*** Opening Dataset records ***

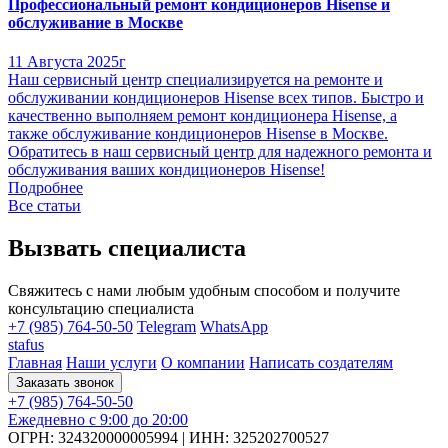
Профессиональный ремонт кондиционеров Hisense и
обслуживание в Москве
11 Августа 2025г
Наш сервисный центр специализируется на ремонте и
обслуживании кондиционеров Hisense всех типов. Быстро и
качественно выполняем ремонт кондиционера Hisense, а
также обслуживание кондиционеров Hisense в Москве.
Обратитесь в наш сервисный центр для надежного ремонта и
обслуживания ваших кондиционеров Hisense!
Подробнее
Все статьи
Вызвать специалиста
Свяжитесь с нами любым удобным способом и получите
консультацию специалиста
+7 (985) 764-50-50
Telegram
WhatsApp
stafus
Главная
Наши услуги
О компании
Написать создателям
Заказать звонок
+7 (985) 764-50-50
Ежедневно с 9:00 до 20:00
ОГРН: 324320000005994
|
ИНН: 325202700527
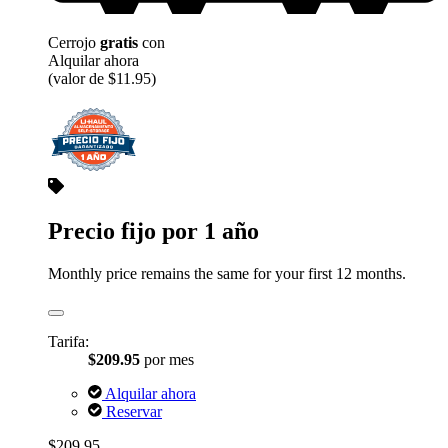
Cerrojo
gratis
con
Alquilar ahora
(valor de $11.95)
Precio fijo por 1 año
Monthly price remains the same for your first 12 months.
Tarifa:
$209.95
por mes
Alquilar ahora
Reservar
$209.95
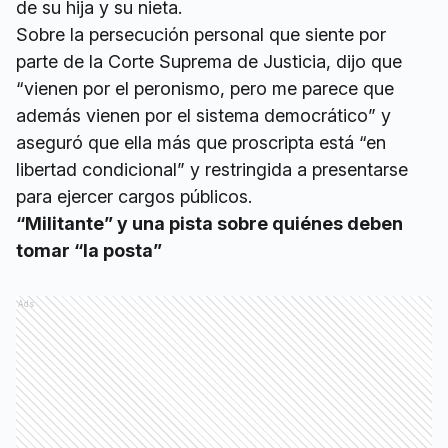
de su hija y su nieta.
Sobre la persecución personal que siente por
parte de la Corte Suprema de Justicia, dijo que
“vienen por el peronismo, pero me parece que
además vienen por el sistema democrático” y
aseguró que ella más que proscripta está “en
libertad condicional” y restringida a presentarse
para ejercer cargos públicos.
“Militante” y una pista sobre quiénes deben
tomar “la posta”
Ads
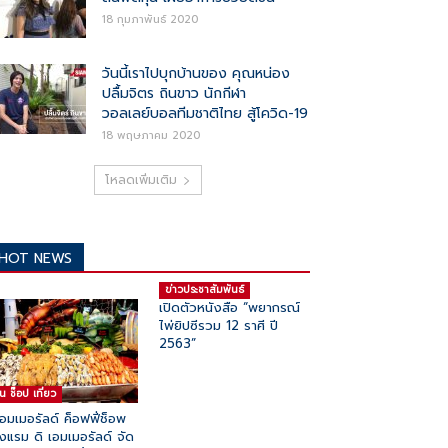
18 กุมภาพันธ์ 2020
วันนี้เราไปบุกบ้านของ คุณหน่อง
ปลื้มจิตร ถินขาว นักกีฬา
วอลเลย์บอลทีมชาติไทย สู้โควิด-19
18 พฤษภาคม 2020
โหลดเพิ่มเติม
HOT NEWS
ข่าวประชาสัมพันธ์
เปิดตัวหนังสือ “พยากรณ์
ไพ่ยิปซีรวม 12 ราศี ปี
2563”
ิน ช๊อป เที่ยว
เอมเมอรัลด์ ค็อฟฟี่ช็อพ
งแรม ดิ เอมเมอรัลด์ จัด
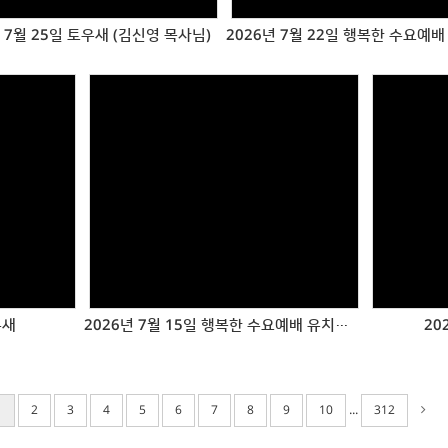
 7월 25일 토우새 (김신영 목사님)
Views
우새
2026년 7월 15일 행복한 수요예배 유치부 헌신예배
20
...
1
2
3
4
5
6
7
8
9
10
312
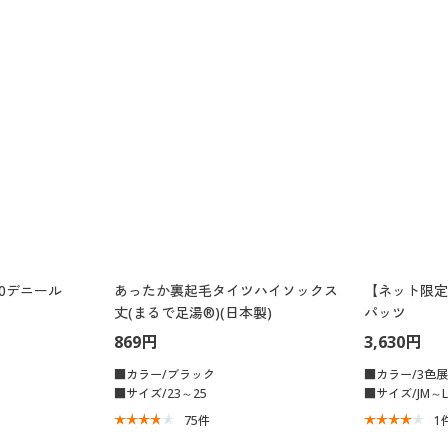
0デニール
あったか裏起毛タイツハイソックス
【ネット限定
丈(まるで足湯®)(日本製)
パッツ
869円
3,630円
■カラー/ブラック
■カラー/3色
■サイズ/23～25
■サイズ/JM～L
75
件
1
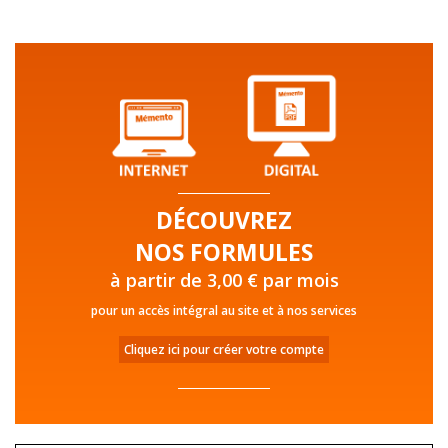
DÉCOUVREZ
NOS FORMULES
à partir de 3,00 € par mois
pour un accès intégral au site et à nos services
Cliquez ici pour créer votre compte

*** Closing Dataset records ***
*** Opening Dataset records ***

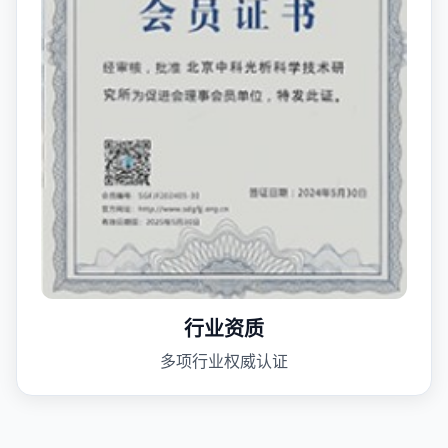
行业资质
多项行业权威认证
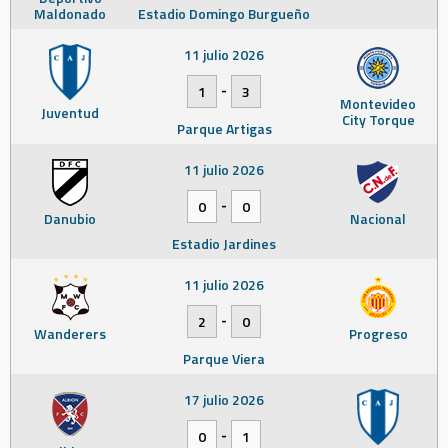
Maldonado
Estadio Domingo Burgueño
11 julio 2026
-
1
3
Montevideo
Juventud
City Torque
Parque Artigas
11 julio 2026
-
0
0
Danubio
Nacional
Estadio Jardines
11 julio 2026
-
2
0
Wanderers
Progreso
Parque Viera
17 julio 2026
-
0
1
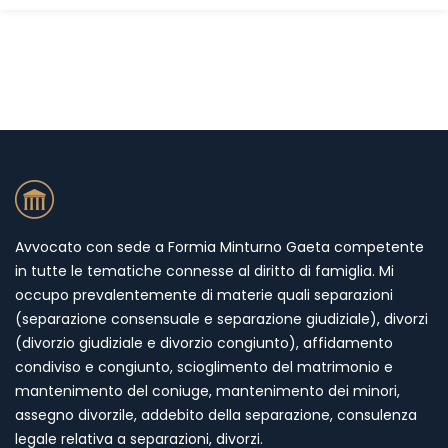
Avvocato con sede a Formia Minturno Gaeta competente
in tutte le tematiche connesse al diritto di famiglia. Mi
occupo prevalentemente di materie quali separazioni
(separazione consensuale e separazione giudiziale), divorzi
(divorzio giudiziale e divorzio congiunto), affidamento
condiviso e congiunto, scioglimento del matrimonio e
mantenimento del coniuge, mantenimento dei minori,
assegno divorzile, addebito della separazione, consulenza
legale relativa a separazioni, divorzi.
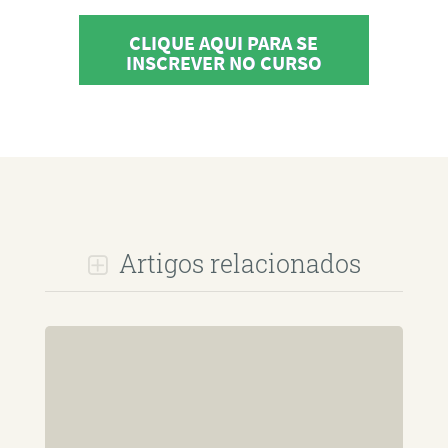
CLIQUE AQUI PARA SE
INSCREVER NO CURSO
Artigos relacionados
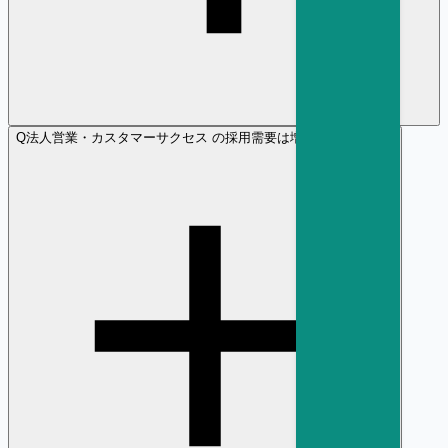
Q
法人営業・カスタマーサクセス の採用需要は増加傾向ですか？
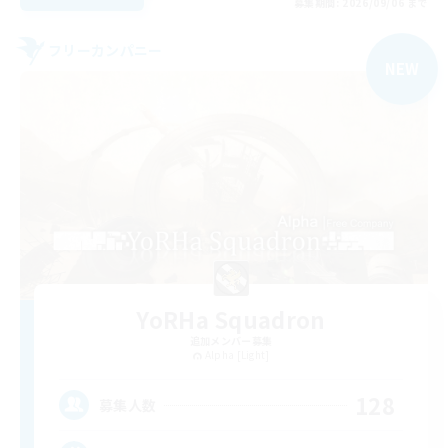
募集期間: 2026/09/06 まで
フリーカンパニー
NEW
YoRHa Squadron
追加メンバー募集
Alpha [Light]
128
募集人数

*** Closing Dataset records ***
*** Opening Dataset records ***

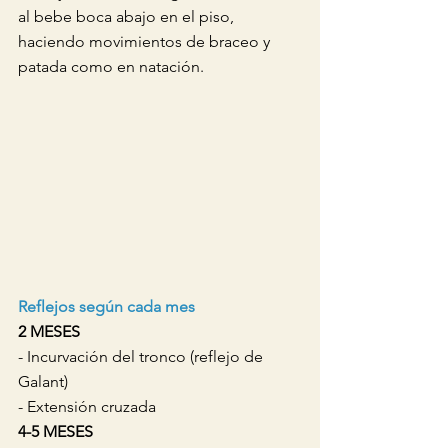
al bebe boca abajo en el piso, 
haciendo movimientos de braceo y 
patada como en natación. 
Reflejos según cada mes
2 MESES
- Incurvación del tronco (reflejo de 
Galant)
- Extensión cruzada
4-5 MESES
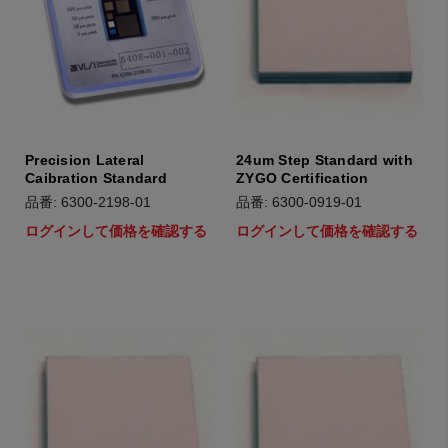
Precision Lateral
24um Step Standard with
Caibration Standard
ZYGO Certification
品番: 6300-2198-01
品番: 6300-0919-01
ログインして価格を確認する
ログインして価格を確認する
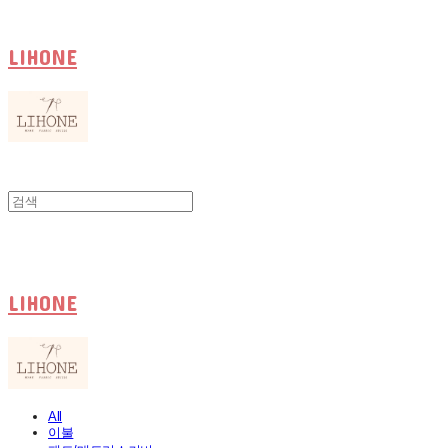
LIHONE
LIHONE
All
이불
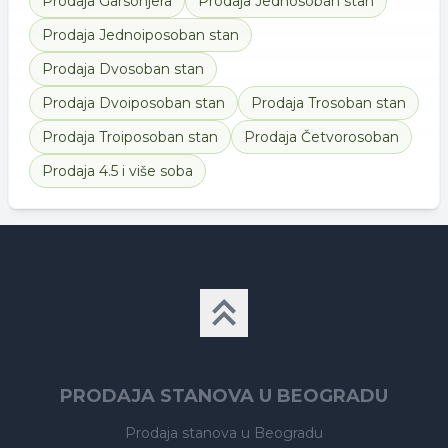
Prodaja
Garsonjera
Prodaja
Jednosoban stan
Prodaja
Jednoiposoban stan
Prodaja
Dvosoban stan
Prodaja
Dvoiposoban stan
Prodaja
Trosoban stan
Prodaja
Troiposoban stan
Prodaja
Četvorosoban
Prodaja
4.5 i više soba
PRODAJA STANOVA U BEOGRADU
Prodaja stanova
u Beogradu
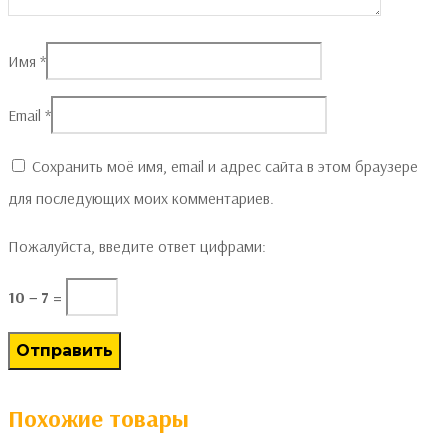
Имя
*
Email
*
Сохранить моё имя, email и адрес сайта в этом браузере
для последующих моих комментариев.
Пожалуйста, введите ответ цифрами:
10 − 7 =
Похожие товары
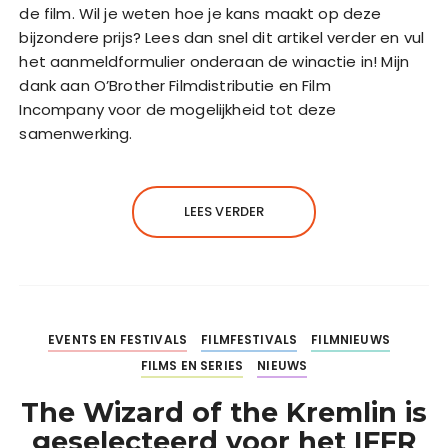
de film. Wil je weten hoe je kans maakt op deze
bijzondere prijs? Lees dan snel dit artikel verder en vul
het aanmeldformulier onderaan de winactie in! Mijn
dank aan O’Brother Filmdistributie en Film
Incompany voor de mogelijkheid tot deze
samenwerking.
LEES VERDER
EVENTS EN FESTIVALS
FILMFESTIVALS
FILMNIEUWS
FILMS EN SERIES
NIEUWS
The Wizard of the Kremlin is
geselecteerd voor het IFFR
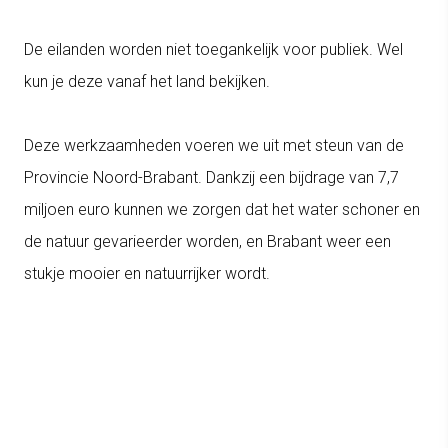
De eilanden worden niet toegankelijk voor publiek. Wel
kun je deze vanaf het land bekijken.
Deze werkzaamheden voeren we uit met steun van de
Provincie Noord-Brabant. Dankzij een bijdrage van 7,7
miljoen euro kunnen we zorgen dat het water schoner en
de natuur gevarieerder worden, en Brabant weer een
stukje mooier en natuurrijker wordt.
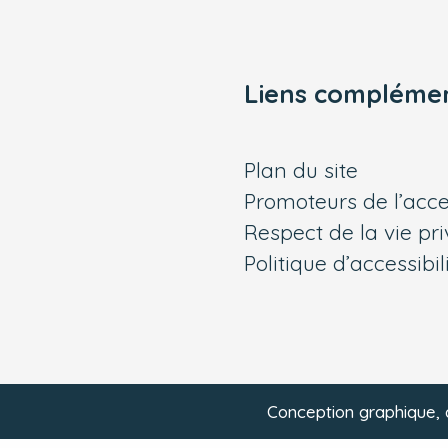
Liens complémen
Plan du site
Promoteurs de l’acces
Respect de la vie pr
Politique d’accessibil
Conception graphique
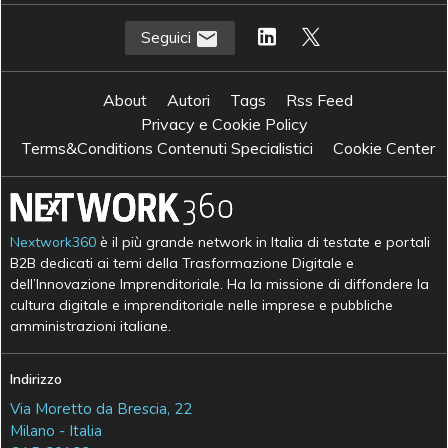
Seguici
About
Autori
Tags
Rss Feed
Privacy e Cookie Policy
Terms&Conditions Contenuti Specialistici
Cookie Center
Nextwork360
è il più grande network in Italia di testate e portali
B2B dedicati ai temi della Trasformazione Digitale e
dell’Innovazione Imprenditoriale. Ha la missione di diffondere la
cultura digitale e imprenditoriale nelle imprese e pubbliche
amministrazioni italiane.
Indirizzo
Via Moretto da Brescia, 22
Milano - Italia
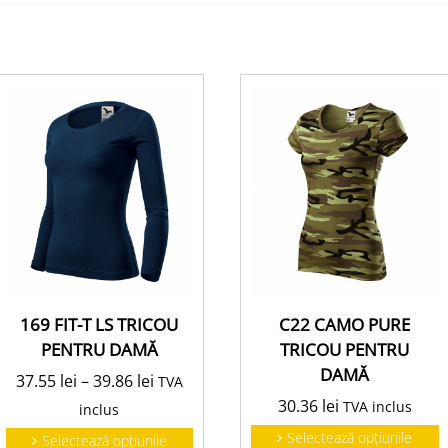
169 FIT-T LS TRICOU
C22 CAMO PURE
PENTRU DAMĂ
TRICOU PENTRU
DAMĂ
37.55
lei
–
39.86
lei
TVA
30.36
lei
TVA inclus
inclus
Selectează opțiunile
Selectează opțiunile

*** Closing Dataset records ***

# Task item:
Only a number is wanted: how many lines of the material above hold "vienen"?

# Solution to this problem:
2